PROMPT — Output, exactly as written, the lines below starting at the line containing "Bildiri / Özet Bildiri" and ending at the line containing "vijver of een". Drop the pictures and keep both end lines.

━━━━━━━━━━

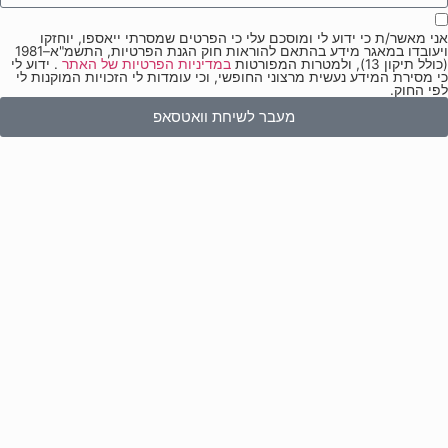
אני מאשר/ת כי ידוע לי ומוסכם עלי כי הפרטים שמסרתי ייאספו, יוחזקו
ויעובדו במאגר מידע בהתאם להוראות חוק הגנת הפרטיות, התשמ"א–1981
(כולל תיקון 13), ולמטרות המפורטות
במדיניות הפרטיות של האתר
. ידוע לי
כי מסירת המידע נעשית מרצוני החופשי, וכי עומדות לי הזכויות המוקנות לי
לפי החוק.
מעבר לשיחת וואטסאפ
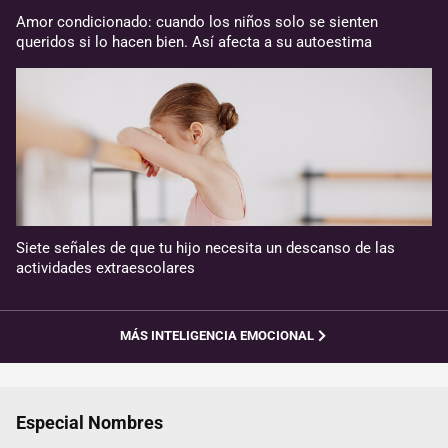
Amor condicionado: cuando los niños solo se sienten
queridos si lo hacen bien. Así afecta a su autoestima
Siete señales de que tu hijo necesita un descanso de las
actividades extraescolares
MÁS INTELIGENCIA EMOCIONAL
Especial Nombres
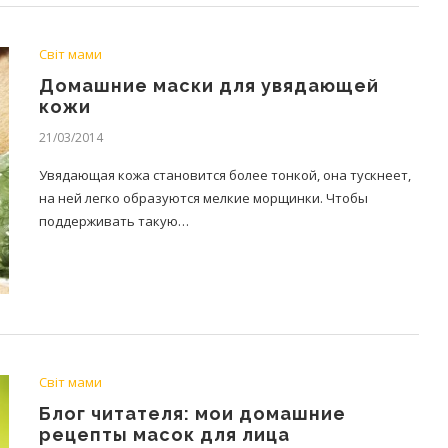
Світ мами
Домашние маски для увядающей
кожи
21/03/2014
Увядающая кожа становится более тонкой, она тускнеет,
на ней легко образуются мелкие морщинки. Чтобы
поддерживать такую…
Світ мами
Блог читателя: мои домашние
рецепты масок для лица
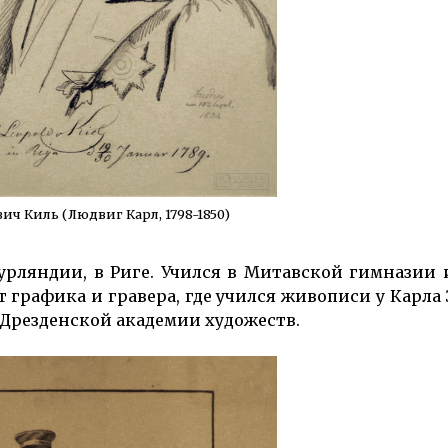
ич Киль (Людвиг Карл, 1798-1850)
урляндии, в Риге. Учился в Митавской гимназии 
т графи­ка и гравера, где учился живо­писи у Карла
 Дрез­денской академии ху­дожеств.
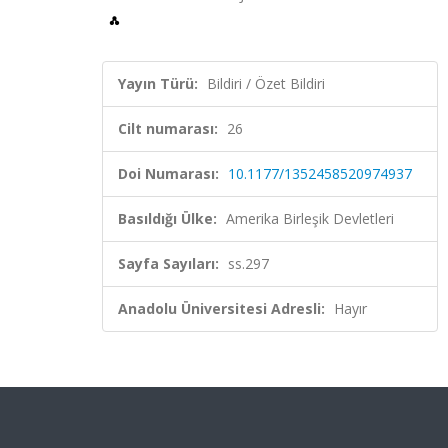
Yayın Türü:
Bildiri / Özet Bildiri
Cilt numarası:
26
Doi Numarası:
10.1177/1352458520974937
Basıldığı Ülke:
Amerika Birleşik Devletleri
Sayfa Sayıları:
ss.297
Anadolu Üniversitesi Adresli:
Hayır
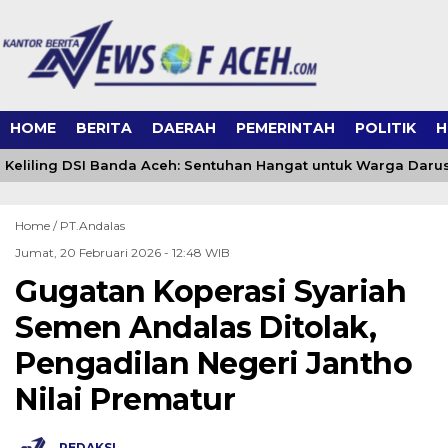
HOME
BERITA
DAERAH
PEMERINTAH
POLITIK
H
Keliling DSI Banda Aceh: Sentuhan Hangat untuk Warga Daru
Home /
PT.Andalas
Jumat, 20 Februari 2026 - 12:48 WIB
Gugatan Koperasi Syariah
Semen Andalas Ditolak,
Pengadilan Negeri Jantho
Nilai Prematur
REDAKSI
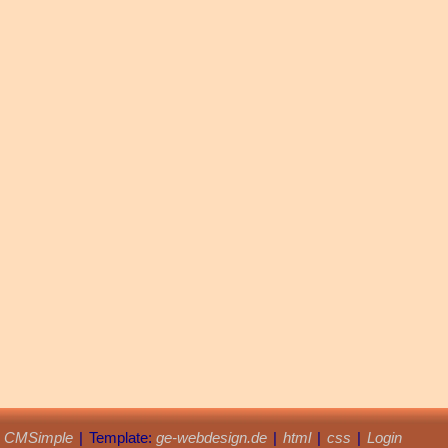
y
CMSimple
|
Template:
ge-webdesign.de
|
html
|
css
|
Login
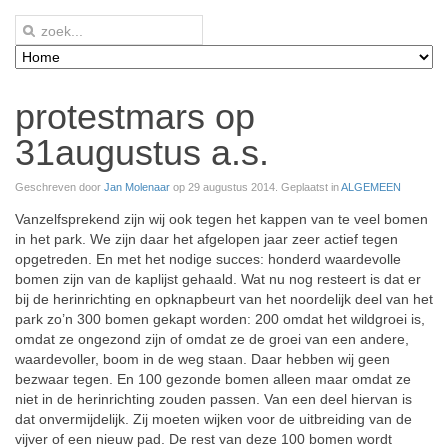
protestmars op
31augustus a.s.
Geschreven door
Jan Molenaar
op
29 augustus 2014
. Geplaatst in
ALGEMEEN
Vanzelfsprekend zijn wij ook tegen het kappen van te veel bomen
in het park. We zijn daar het afgelopen jaar zeer actief tegen
opgetreden. En met het nodige succes: honderd waardevolle
bomen zijn van de kaplijst gehaald. Wat nu nog resteert is dat er
bij de herinrichting en opknapbeurt van het noordelijk deel van het
park zo’n 300 bomen gekapt worden: 200 omdat het wildgroei is,
omdat ze ongezond zijn of omdat ze de groei van een andere,
waardevoller, boom in de weg staan. Daar hebben wij geen
bezwaar tegen. En 100 gezonde bomen alleen maar omdat ze
niet in de herinrichting zouden passen. Van een deel hiervan is
dat onvermijdelijk. Zij moeten wijken voor de uitbreiding van de
vijver of een nieuw pad. De rest van deze 100 bomen wordt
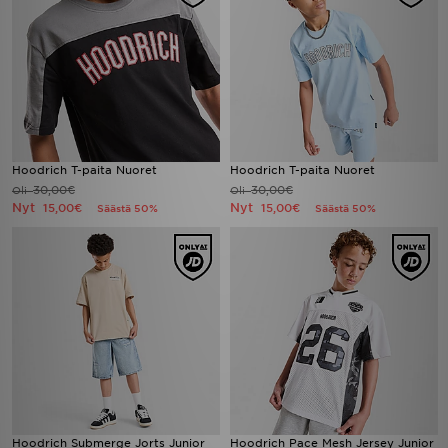
Hoodrich T-paita Nuoret
Hoodrich T-paita Nuoret
30,00€
30,00€
Oli
Oli
Nyt
Nyt
15,00€
15,00€
Säästä 50%
Säästä 50%
Hoodrich Submerge Jorts Junior
Hoodrich Pace Mesh Jersey Junior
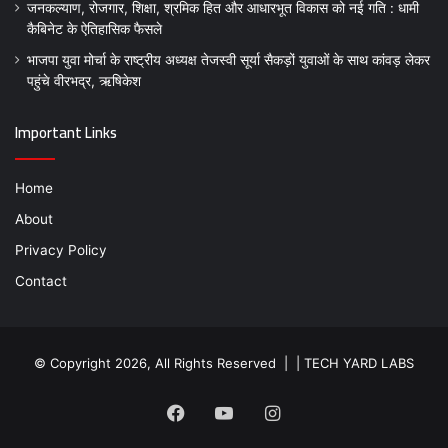
जनकल्याण, रोजगार, शिक्षा, श्रमिक हित और आधारभूत विकास को नई गति : धामी
कैबिनेट के ऐतिहासिक फैसले
भाजपा युवा मोर्चा के राष्ट्रीय अध्यक्ष तेजस्वी सूर्या सैकड़ों युवाओं के साथ कांवड़ लेकर
पहुंचे वीरभद्र, ऋषिकेश
Important Links
Home
About
Privacy Policy
Contact
© Copyright 2026, All Rights Reserved | |
TECH YARD LABS
Facebook
YouTube
Instagram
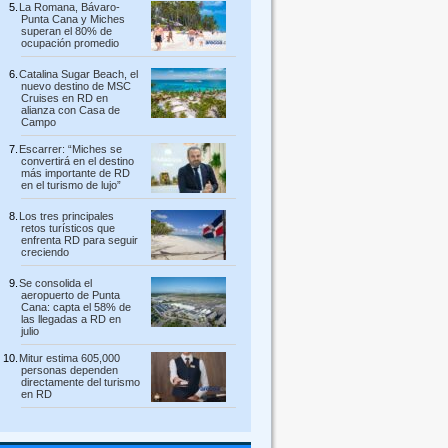
La Romana, Bávaro-
Punta Cana y Miches
superan el 80% de
ocupación promedio
Catalina Sugar Beach, el
nuevo destino de MSC
Cruises en RD en
alianza con Casa de
Campo
Escarrer: “Miches se
convertirá en el destino
más importante de RD
en el turismo de lujo”
Los tres principales
retos turísticos que
enfrenta RD para seguir
creciendo
Se consolida el
aeropuerto de Punta
Cana: capta el 58% de
las llegadas a RD en
julio
Mitur estima 605,000
personas dependen
directamente del turismo
en RD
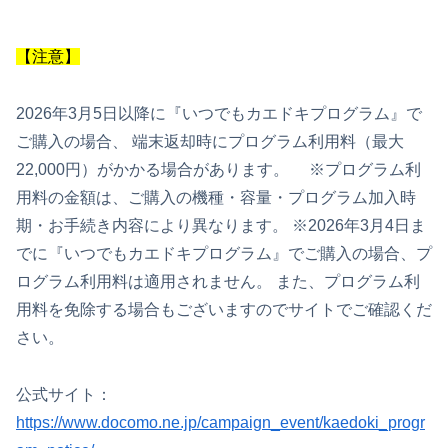
【注意】
2026年3月5日以降に『いつでもカエドキプログラム』で
ご購入の場合、 端末返却時にプログラム利用料（最大
22,000円）がかかる場合があります。 ※プログラム利
用料の金額は、ご購入の機種・容量・プログラム加入時
期・お手続き内容により異なります。 ※2026年3月4日ま
でに『いつでもカエドキプログラム』でご購入の場合、プ
ログラム利用料は適用されません。 また、プログラム利
用料を免除する場合もございますのでサイトでご確認くだ
さい。
公式サイト：
https://www.docomo.ne.jp/campaign_event/kaedoki_progr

━━━━━━━━━━

WORKED SOLUTION —
Bildiri / Özet Bildiri
Cilt numarası:
26
Doi Numarası:
10.1177/1352458520974937
Basıldığı Ülke:
Amerika Birleşik Devletleri
Sayfa Sayıları:
ss.297
Anadolu Üniversitesi Adresli:
Hayır
HOME
BERITA
DAERAH
PEMERINTAH
POLITIK
H
Keliling DSI Banda Aceh: Sentuhan Hangat untuk Warga Daru
Home /
PT.Andalas
Jumat, 20 Februari 2026 - 12:48 WIB
Gugatan Koperasi Syariah
Semen Andalas Ditolak,
Pengadilan Negeri Jantho
Nilai Prematur
REDAKSI
y
CMSimple
|
Template:
ge-webdesign.de
|
html
|
css
|
Login
protestmars op
31augustus a.s.
Geschreven door
Jan Molenaar
op
29 augustus 2014
. Geplaatst in
ALGEMEEN
Vanzelfsprekend zijn wij ook tegen het kappen van te veel bomen
in het park. We zijn daar het afgelopen jaar zeer actief tegen
opgetreden. En met het nodige succes: honderd waardevolle
bomen zijn van de kaplijst gehaald. Wat nu nog resteert is dat er
bij de herinrichting en opknapbeurt van het noordelijk deel van het
park zo’n 300 bomen gekapt worden: 200 omdat het wildgroei is,
omdat ze ongezond zijn of omdat ze de groei van een andere,
waardevoller, boom in de weg staan. Daar hebben wij geen
bezwaar tegen. En 100 gezonde bomen alleen maar omdat ze
niet in de herinrichting zouden passen. Van een deel hiervan is
dat onvermijdelijk. Zij moeten wijken voor de uitbreiding van de
vijver of een nieuw pad. De rest van deze 100 bomen wordt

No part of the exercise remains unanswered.